Greeson: ReTrumplican convention will be long on First Family, short on political platform

Last week the Democrats got together, patted each other on their backs and took turns telling us how bad Donald Trump is.

This week, many ReTrumplicans will gather in Charlotte, North Carolina, begrudgingly put on masks, tell everyone how great The Donald is and make a couple of sleepy Sleepy Joe Biden zingers.

Want to know what I would like to see?

I would like to see a Trump speech writer - and sweet buckets, since there are six Trumps speaking, writing short sentences for that brood would require more paid positions than minor league baseball these days - be as funny as Chattanooga Free Press contributing columnist Ron Hart.

Speaking of the family reunion at the podium, where are the young fiscal conservative voices from the party? Or, for that matter, where are the boomer fiscal conservatives in the GOP? Where are Mike Gallagher or James Lankford?

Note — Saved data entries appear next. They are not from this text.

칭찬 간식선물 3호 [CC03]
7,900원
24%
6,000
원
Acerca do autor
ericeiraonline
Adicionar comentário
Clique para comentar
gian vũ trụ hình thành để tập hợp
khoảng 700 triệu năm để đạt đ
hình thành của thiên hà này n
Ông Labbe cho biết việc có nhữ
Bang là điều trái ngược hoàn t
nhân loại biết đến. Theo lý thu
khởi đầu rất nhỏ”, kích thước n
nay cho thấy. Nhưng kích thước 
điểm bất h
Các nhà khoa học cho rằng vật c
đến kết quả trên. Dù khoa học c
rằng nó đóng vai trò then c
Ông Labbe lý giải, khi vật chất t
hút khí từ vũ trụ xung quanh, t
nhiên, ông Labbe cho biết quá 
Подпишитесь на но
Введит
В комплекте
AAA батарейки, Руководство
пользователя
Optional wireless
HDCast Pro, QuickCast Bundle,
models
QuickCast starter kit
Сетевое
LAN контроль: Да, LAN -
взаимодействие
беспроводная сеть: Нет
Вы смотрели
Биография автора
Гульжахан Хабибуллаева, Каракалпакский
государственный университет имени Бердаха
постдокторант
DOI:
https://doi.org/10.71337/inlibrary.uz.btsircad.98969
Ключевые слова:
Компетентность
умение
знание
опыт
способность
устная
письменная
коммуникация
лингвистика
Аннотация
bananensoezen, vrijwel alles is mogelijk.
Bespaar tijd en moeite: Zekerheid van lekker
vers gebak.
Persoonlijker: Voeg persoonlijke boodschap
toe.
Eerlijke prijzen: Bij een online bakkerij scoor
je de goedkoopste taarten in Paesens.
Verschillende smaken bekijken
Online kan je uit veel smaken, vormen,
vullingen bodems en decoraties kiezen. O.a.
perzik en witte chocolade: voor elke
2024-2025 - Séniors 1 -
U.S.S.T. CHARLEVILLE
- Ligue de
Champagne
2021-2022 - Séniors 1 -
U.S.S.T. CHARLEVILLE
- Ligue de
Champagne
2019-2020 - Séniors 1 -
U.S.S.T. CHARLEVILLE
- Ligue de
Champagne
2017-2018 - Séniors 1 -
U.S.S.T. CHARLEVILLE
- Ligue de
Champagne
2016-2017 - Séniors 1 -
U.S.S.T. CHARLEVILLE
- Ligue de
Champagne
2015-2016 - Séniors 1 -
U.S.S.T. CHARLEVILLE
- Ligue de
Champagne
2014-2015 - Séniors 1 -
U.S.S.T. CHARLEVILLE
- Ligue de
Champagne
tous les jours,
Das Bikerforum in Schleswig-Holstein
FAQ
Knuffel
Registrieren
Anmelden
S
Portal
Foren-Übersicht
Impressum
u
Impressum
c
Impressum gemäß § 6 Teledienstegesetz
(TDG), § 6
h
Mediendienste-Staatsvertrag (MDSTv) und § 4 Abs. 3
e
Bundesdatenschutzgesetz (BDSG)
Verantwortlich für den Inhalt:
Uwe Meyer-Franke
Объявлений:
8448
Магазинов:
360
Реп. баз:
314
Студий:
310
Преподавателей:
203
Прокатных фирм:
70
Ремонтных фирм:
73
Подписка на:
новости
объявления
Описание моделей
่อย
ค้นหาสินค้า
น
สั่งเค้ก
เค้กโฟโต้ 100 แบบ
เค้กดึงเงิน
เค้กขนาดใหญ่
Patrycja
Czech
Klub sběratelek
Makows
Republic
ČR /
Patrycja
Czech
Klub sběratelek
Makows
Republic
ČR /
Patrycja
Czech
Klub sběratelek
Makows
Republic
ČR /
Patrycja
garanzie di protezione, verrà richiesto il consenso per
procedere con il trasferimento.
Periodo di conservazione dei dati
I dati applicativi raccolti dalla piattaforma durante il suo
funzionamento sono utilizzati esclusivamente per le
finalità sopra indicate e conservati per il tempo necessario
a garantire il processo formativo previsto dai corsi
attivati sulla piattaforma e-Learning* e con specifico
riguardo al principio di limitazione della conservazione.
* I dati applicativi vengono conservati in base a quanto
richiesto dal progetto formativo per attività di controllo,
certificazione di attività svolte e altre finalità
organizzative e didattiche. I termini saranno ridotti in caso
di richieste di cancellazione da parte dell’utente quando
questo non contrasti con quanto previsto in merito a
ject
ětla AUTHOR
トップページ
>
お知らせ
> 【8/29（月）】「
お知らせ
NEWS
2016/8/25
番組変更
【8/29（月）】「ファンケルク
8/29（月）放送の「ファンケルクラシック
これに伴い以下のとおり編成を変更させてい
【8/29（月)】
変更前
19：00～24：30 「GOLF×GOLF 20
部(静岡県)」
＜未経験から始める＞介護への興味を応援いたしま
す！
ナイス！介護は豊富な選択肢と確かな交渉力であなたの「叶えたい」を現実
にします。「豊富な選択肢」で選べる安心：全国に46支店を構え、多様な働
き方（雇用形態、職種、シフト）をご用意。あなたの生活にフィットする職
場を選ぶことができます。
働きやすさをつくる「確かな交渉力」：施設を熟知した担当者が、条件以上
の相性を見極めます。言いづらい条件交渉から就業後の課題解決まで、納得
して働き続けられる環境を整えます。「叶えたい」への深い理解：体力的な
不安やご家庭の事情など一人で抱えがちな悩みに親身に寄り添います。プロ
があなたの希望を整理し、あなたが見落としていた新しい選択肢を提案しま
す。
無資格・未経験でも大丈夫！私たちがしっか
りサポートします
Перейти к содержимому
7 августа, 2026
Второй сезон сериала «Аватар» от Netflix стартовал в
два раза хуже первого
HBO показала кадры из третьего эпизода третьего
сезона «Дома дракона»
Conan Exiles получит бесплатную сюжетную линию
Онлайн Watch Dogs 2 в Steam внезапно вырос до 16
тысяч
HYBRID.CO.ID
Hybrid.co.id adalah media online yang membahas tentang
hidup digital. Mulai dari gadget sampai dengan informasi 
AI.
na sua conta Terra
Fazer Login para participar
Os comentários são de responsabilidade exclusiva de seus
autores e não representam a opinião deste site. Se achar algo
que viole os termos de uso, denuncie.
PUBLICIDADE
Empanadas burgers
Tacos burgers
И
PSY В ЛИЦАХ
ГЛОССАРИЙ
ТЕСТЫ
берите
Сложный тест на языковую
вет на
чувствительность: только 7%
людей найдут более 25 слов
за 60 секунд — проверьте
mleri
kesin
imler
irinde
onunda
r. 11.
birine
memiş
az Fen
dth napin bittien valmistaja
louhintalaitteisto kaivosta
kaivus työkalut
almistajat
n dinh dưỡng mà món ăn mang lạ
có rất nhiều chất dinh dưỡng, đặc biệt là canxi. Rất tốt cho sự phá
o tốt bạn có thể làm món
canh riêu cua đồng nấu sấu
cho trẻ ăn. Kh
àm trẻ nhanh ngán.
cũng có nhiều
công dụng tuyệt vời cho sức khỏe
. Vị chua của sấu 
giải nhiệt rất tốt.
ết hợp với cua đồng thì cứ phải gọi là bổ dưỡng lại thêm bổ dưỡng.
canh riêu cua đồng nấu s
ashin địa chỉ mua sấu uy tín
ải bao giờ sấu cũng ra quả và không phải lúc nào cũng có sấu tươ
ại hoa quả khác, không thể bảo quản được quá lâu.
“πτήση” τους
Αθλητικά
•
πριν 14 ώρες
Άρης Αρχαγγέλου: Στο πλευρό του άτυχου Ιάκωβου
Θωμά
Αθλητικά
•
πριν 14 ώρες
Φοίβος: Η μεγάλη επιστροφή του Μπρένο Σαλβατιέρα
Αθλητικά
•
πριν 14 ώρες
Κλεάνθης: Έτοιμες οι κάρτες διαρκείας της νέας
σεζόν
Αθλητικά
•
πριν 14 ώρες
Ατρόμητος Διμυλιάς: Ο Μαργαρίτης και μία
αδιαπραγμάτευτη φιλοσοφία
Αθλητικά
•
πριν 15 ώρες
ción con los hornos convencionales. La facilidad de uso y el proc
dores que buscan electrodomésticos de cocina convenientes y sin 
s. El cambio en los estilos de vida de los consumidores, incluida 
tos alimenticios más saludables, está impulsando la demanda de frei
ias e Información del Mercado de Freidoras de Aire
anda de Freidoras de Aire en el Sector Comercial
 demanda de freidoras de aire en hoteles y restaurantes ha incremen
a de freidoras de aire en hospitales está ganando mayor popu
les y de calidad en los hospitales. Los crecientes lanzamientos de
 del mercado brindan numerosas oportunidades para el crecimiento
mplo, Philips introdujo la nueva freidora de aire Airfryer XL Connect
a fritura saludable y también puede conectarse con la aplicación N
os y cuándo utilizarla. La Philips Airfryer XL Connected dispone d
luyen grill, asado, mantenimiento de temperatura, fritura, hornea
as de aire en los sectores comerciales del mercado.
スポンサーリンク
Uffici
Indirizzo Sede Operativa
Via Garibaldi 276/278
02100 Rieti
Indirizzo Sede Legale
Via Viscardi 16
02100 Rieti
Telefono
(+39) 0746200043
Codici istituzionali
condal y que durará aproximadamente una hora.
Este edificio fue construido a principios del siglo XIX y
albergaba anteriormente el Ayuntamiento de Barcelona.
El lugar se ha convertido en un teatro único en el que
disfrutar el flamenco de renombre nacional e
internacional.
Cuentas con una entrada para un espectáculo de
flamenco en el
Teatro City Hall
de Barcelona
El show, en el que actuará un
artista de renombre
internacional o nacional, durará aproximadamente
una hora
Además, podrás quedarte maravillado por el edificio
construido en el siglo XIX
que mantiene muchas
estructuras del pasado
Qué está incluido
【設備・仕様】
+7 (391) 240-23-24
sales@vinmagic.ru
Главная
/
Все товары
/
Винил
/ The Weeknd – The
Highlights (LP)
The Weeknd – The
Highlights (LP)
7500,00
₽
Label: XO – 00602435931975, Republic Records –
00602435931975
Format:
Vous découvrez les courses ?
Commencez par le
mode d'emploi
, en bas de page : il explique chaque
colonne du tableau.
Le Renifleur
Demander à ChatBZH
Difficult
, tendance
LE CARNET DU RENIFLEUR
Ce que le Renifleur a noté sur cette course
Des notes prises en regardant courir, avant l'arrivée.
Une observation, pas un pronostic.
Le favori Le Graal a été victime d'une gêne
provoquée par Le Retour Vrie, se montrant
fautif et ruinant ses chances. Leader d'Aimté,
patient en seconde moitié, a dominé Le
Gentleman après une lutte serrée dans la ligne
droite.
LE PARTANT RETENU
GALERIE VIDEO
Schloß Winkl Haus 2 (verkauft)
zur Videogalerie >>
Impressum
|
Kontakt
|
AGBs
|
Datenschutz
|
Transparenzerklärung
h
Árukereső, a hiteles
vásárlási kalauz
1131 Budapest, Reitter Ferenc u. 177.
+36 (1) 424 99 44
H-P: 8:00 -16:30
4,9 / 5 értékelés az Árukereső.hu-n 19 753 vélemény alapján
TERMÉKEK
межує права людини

I would have liked to see, you know, a platform that, you know, lists some of the goals and objectives of the party as a whole beyond getting re-elected.

Still, amid the "Which Trump is this speaking?" question, the opening salvo Monday from Vice President Mike Pence offered the direction of the next few days. And in some ways, that direction is a wise one politically.

Pence responded to a repeated talking point from Biden's Boosters last week that our democracy is on the ballot in November with a stark reminder that "the economy is on the ballot law and order is on the ballot."

Those are electable platforms in a scared country that is united in name only.

It also is a stark reminder that brings the realization that for a lot of us who have voting records dominated by fiscally conservative choices, the ReTrumplicans have left us on the outside looking in.

And maybe that was the point of the speaker list and the shuffling of the GOP's entire political platform, which ultimately will be whatever Trump wants it to be if he gets four more years.

This is a time filled with uncertainty, including the decisions looming about this presidential race.

Who knows, maybe Trump preaching to his followers will work. It could regalvanize a base that carried him four years ago against a candidate whom few liked.

Maybe this will seem eerily like 1988, when George H.W. Bush rallied from a sizable summer deficit to smoke Mike Dukakis with mudslinging and making voters fear our society's safety with Dukakis as our leader.

But, this much is sure, the old Republican party has been Trumped.

(And no one crafting the speeches this week writes as funny as Ron does.)